7 Jan – Memorial for St. Raymond of Penyafort, priest
St. Raymond (1175-1275) was of Aragonian nobility. He was educated at the cathedral school in Barcelona, and became a philosophy teacher at the age of 20. He was a priest. He graduated from law school in Bologna, Italy, and joined the Dominicans in 1218. He was summoned to Rome in 1230 by Pope Gregory IX, and assigned to collect all official letters of the popes since 1150. Raymond gathered and published five volumes, and helped write Church law.
He was made Master General of the Dominicans in 1238. He reviewed the Order’s Rule, made sure everything was legally correct, then resigned his position in 1240 to dedicate himself to parish work. The pope wanted to make Raymond an archbishop, but he declined, instead returning to Spain and the parish work he loved. His compassion helped many people return to God through Reconciliation.
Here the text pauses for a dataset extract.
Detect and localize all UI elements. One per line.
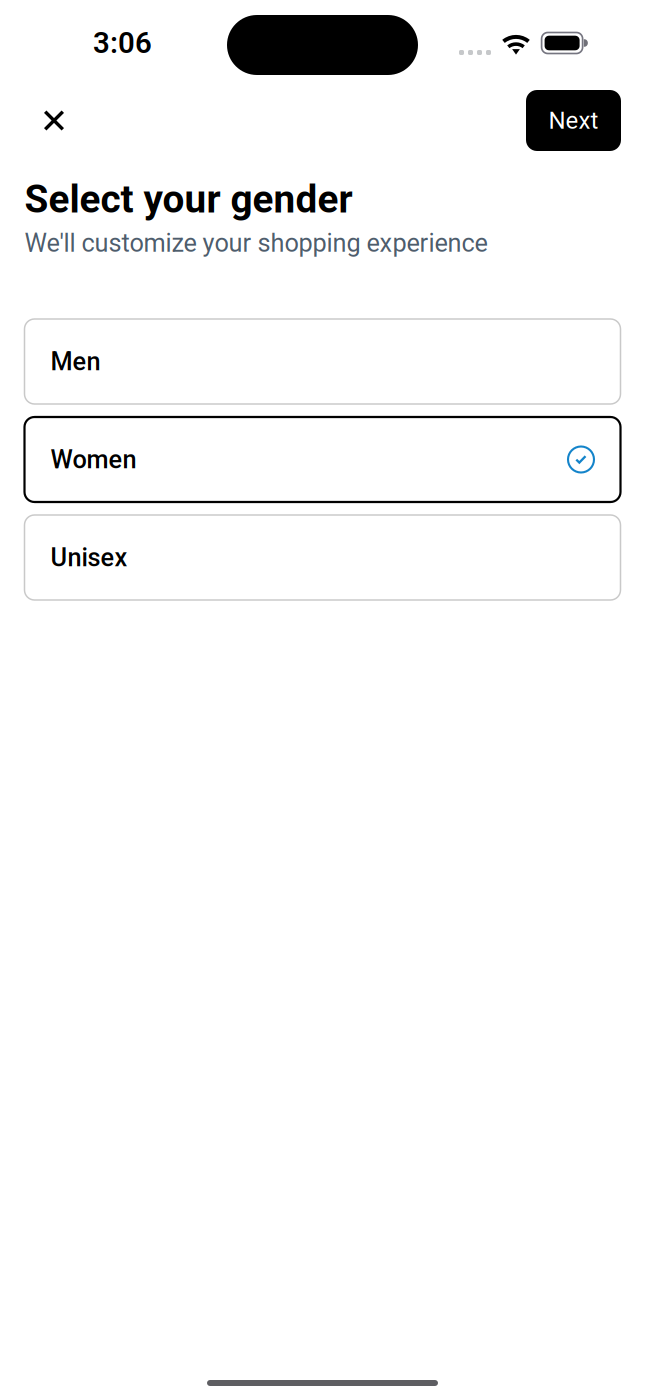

During his years in Rome, Raymond heard of the difficulties missionaries faced trying to reach non-Christians of Northern Africa and Spain. Raymond started a school to teach the language and culture of the people to be evangelized. With St. Thomas Aquinas, he wrote a booklet to explain the truths of faith in a way non-believers could understand. His great influence on Church law led to his patronage of lawyers.
- Patron Saint Index
1 Jn 5:5-13
“…if you want to, you can cure me.”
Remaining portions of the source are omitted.